Getting provisions in China may sometimes be a less than straightforward affair.
For example. Plagued by my nostalgia for home food and something sweet-but-not-cloying, I set out to find some jam. Major disappointment: everything that was available consisted mainly of sugar, with fruits somewhere far down the ingredients list. Okay. I may be nostalgic, but I’m also spoiled by Mummy’s homemade jams and Daddy’s health obsession, so I think it will be a long time before I get that desperate. I could of course go for the truly delicious French Dalfour jams that we also have in Poland, sweetened with natural grape juice, but they’re very pricey. A 300 ml jar for about 27 RMB? Sadly, but no, thank you.
So what to do?
Here’s what I’ve found:
It’s pomelo marmalade (yes, actually consisting mostly of pomelo!), slightly tart in taste and really yummy. 1 litre jar for about 34 RMB, which is a really good price. In case you’re wondering: no, it’s not an unexpected miracle of Chinese food industry. It’s Korean. But anyway, what’s so confusing about it?

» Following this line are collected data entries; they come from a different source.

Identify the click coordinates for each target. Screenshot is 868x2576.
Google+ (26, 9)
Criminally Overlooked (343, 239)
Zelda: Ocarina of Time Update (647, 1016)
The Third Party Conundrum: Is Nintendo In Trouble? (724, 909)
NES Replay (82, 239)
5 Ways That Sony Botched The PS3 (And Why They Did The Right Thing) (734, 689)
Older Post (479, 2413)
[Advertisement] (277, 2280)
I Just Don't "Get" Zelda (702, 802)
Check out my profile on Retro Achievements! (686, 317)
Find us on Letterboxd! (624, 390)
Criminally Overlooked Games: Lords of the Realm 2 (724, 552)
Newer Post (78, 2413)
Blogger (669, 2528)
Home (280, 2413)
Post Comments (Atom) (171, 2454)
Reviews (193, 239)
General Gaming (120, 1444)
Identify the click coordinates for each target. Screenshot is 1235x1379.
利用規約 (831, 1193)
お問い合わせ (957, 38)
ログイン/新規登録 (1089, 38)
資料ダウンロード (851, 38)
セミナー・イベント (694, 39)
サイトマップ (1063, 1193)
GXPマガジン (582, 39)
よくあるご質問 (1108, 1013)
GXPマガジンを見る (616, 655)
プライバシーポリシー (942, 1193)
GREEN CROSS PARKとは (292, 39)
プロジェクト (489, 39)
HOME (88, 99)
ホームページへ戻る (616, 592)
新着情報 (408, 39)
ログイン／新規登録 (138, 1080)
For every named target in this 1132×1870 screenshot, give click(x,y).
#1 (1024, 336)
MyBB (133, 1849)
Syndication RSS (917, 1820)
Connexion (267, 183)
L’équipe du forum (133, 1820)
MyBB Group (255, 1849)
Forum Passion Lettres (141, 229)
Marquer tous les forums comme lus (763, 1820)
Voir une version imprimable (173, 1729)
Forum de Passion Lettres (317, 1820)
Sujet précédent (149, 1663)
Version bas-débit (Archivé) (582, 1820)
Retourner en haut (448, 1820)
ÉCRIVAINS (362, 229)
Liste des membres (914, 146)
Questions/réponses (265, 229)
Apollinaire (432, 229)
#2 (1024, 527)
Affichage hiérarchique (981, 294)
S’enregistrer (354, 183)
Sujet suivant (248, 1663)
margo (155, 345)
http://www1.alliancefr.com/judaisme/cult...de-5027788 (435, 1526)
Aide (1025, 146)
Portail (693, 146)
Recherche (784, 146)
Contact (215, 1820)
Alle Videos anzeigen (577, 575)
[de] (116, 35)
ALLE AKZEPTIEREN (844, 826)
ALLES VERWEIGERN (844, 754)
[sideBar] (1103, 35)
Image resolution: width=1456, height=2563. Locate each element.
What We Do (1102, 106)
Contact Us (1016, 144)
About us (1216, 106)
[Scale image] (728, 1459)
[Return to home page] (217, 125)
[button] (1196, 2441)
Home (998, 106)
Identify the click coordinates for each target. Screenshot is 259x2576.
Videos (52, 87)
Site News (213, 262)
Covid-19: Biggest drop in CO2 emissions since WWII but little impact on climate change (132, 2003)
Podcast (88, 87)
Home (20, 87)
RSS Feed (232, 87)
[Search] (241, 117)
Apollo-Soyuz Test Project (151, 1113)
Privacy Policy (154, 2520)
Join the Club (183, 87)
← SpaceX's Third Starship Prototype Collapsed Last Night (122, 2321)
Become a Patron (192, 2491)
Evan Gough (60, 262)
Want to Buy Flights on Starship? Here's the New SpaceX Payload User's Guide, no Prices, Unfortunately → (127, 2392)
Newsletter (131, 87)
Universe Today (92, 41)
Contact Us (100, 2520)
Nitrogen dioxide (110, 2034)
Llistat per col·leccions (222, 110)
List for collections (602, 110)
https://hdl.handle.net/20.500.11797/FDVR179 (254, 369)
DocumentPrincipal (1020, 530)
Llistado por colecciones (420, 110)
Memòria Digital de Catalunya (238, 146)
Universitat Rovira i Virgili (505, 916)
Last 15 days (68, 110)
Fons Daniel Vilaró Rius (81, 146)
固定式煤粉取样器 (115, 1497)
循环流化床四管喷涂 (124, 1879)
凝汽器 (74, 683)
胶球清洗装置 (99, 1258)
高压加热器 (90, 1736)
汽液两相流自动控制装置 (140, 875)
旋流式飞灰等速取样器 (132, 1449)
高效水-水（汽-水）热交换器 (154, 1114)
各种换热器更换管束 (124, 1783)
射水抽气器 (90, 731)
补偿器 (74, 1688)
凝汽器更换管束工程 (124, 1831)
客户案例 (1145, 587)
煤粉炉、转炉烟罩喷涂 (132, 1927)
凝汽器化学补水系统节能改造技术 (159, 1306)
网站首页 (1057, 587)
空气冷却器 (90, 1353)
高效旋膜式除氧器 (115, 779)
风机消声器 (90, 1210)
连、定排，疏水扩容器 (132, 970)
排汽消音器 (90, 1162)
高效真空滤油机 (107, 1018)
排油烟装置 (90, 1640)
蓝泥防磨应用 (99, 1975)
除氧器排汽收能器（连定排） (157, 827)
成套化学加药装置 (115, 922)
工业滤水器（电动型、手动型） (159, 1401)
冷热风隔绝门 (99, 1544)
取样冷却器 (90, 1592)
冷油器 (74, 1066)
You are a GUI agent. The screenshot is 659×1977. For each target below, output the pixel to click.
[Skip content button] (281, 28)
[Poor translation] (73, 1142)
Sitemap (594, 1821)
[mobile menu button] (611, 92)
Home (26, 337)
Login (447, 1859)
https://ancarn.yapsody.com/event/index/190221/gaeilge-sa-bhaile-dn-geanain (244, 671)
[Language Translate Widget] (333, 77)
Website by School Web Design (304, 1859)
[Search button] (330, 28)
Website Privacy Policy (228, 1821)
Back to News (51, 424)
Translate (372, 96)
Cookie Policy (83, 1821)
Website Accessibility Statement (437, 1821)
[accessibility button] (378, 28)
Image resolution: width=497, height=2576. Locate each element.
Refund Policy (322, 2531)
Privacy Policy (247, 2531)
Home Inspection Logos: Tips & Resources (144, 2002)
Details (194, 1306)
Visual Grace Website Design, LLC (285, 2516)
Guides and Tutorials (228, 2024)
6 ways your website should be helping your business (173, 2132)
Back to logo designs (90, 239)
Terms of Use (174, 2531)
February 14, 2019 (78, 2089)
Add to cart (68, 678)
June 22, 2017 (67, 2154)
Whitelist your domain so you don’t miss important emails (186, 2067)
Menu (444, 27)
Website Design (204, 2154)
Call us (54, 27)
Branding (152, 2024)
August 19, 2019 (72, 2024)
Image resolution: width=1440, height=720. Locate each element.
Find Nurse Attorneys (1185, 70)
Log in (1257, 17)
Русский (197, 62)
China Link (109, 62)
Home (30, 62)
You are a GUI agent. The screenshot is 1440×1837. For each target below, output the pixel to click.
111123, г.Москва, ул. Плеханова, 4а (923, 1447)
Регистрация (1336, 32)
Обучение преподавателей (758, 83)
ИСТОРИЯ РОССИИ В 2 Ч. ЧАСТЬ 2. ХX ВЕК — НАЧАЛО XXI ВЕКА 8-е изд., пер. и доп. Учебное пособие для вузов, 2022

Well, what it says on the package (even in English, if you have good eyes) is not ‘Pomelo Jam’ at all. It’s ‘Pomelo TEA’. You’re supposed to put it in hot or cold water or your tea and drink it. Consuming it on a piece of buttered toast was entirely my own daring idea.
On the other hand, when it comes to tea. Hangzhou is well known for its Longjing variety (meaning Dragon Well – thence the name of the blog), so you get tea shops everywhere, but as a local speciality Longjing can be a bit on the expensive side. Anyhow, this particular tea-lover prefers to go for pu’erh tea (that’s the kind that looks and tastes like mud until you get used to it and then you’re addicted). It just so happens that my roommate got a stack of high-quality pu’erh tea from her dad. It looks like this:
And what does it say on it? That’s right. It says ‘Pu’erh COOKIE’. And since it was part of a Mid-Autumn Festival gift box with mooncakes, I did actually assume it was some strange sort of massive tea-flavoured cookie (after all you do get green tea ice-creams!). I was even a tad disappointed when it turned out that nope, it’s just pressed pu’erh tea. Why does it have to be pressed, I’ve no idea (notice that even when you buy it abroad, it’s usually in the form of little pressed blocks), but I’m hoping to find out soon.
To sum up. In China, when I want jam, I buy tea, and when I want tea, I go for a cookie. Simple? Very.